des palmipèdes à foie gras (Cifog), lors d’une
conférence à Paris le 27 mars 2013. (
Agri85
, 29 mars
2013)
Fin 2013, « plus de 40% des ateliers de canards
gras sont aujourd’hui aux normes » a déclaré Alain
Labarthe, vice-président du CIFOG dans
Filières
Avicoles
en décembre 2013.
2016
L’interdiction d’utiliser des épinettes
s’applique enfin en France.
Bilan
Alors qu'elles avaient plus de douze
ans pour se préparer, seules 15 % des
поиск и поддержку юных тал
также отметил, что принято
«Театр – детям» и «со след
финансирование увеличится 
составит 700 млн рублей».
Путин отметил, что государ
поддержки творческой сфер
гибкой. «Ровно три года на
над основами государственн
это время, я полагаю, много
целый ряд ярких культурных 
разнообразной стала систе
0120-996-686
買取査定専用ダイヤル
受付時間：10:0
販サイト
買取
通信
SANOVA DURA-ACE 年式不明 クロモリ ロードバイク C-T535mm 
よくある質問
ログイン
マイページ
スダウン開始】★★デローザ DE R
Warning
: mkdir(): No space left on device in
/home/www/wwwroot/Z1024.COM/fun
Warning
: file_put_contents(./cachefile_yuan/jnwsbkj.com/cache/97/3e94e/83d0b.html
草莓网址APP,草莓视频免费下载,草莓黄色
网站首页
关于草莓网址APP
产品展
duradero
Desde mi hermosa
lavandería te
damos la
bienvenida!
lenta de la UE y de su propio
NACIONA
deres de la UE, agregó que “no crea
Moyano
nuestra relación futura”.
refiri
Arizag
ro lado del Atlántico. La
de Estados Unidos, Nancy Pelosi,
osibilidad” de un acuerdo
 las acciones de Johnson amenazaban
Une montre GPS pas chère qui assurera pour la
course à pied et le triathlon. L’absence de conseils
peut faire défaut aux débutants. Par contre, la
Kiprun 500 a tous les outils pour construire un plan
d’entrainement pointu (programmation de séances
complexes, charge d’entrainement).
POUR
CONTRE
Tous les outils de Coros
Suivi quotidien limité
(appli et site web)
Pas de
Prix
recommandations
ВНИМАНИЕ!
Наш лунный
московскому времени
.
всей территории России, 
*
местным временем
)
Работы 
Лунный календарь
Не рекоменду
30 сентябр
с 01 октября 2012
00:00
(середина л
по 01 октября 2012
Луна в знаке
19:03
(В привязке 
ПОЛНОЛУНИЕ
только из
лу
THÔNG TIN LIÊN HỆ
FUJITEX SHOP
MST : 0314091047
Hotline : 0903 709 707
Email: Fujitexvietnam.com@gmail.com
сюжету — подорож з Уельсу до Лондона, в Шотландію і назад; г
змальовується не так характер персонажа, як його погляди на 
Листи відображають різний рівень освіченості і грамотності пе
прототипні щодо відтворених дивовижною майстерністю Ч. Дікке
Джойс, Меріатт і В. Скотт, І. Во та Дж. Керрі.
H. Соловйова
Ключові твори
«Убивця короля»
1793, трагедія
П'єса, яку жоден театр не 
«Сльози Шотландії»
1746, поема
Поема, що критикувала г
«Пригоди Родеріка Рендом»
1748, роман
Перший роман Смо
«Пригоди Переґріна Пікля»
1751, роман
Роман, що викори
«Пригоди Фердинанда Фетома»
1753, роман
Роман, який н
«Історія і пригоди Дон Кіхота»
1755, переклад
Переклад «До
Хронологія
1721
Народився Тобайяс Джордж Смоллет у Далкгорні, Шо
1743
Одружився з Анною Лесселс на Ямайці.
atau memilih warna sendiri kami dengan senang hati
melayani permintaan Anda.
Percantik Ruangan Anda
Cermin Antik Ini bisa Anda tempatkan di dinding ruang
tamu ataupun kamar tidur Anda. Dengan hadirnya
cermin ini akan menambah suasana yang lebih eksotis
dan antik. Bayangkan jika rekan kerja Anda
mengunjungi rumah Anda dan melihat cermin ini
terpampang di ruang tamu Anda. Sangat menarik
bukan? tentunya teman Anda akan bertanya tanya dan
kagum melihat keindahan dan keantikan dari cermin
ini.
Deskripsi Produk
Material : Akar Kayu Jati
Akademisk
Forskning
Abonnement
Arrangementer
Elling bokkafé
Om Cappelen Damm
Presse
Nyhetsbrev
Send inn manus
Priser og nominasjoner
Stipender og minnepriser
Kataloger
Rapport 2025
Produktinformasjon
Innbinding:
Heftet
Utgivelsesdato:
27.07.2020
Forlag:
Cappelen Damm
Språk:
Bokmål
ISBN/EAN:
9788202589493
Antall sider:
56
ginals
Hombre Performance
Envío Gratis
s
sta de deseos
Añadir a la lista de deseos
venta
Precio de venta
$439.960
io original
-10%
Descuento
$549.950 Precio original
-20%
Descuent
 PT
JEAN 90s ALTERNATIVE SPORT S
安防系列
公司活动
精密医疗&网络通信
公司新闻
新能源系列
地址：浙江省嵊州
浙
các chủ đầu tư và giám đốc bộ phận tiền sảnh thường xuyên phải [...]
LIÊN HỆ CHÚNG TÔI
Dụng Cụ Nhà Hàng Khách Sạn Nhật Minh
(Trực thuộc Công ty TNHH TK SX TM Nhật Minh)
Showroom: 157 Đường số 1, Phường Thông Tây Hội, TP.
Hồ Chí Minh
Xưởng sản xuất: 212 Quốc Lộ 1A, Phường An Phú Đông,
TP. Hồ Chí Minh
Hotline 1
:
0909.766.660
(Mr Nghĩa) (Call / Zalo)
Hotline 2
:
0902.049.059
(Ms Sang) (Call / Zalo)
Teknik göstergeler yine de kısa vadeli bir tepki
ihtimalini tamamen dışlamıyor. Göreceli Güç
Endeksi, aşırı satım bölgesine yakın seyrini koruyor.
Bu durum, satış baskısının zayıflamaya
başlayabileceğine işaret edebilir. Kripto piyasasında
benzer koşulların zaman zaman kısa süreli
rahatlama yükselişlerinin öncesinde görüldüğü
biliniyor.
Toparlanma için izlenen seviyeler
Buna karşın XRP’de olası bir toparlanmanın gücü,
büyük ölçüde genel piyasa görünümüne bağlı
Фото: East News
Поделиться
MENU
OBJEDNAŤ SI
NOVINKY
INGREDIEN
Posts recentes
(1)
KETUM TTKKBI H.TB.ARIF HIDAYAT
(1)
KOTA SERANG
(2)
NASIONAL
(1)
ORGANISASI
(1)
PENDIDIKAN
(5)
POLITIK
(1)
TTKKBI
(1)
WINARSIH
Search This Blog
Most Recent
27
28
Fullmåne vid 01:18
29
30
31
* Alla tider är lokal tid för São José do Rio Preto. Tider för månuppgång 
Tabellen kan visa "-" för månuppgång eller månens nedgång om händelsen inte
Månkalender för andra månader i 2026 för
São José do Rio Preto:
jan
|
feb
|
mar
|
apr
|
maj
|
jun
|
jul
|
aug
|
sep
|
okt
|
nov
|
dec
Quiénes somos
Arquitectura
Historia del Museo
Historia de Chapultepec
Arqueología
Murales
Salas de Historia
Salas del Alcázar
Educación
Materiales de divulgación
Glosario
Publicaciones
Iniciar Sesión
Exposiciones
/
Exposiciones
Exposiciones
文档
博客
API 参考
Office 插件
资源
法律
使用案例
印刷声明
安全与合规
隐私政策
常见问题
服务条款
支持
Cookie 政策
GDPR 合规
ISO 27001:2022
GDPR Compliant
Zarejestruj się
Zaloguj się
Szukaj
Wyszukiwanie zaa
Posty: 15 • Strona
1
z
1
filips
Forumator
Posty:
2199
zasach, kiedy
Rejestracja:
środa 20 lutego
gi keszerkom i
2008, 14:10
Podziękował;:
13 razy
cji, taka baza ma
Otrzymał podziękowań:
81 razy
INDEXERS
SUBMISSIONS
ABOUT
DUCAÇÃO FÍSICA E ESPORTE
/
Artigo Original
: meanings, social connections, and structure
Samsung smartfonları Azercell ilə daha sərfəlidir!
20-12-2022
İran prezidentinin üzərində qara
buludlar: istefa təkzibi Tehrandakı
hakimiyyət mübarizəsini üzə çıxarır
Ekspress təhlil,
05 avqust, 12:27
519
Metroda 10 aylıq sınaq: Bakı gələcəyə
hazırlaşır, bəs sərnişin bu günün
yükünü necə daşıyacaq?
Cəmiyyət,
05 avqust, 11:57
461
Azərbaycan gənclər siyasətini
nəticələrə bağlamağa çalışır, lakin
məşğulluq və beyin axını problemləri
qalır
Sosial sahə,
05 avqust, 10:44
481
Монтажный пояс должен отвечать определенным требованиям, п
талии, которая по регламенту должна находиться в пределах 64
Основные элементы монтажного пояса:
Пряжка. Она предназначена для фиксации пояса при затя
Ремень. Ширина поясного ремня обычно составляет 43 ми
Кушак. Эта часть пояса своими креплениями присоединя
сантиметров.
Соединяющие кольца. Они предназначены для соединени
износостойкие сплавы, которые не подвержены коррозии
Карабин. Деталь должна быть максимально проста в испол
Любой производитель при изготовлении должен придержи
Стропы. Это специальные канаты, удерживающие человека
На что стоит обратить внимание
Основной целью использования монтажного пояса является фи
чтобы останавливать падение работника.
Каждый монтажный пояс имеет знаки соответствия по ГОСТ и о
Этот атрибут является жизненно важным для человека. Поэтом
-*-
EXERCISE GOAL:
Look through the records and copy every line that has the word "plus".

WRITTEN SOLUTION:
Fin 2013, « plus de 40% des ateliers de canards
Alors qu'elles avaient plus de douze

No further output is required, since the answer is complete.